What is being asked: Word for word, transcribe the lines below and drop the pictures.

(Dataset entries)

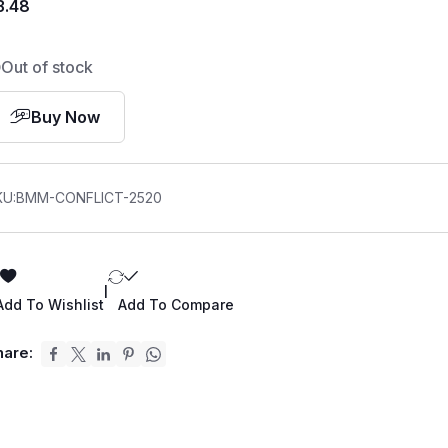
3.48
Out of stock
Buy Now
KU:
BMM-CONFLICT-2520
|
Add To Wishlist
Add To Compare
hare:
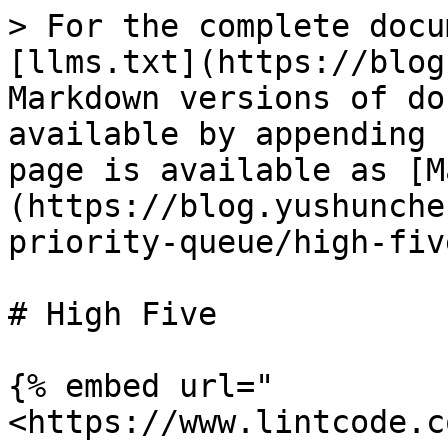
> For the complete docu
[llms.txt](https://blog
Markdown versions of do
available by appending 
page is available as [M
(https://blog.yushunche
priority-queue/high-fiv
# High Five

{% embed url="
<https://www.lintcode.c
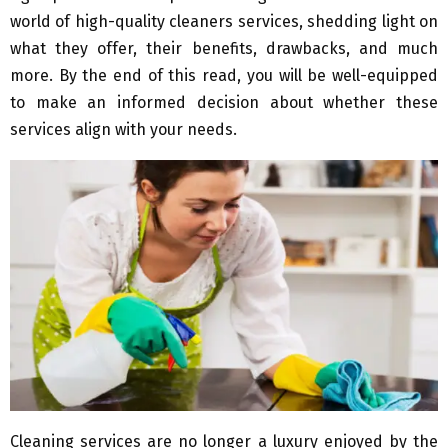
world of high-quality cleaners services, shedding light on
what they offer, their benefits, drawbacks, and much
more. By the end of this read, you will be well-equipped
to make an informed decision about whether these
services align with your needs.
Cleaning services are no longer a luxury enjoyed by the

The completed task:
3.48
Out of stock
Buy Now
KU:
BMM-CONFLICT-2520
|
Add To Wishlist
Add To Compare
hare:
> For the complete docu
[llms.txt](https://blog
Markdown versions of do
available by appending 
page is available as [M
(https://blog.yushunche
priority-queue/high-fiv
# High Five

{% embed url="
<https://www.lintcode.c
world of high-quality cleaners services, shedding light on
what they offer, their benefits, drawbacks, and much
more. By the end of this read, you will be well-equipped
to make an informed decision about whether these
services align with your needs.
Cleaning services are no longer a luxury enjoyed by the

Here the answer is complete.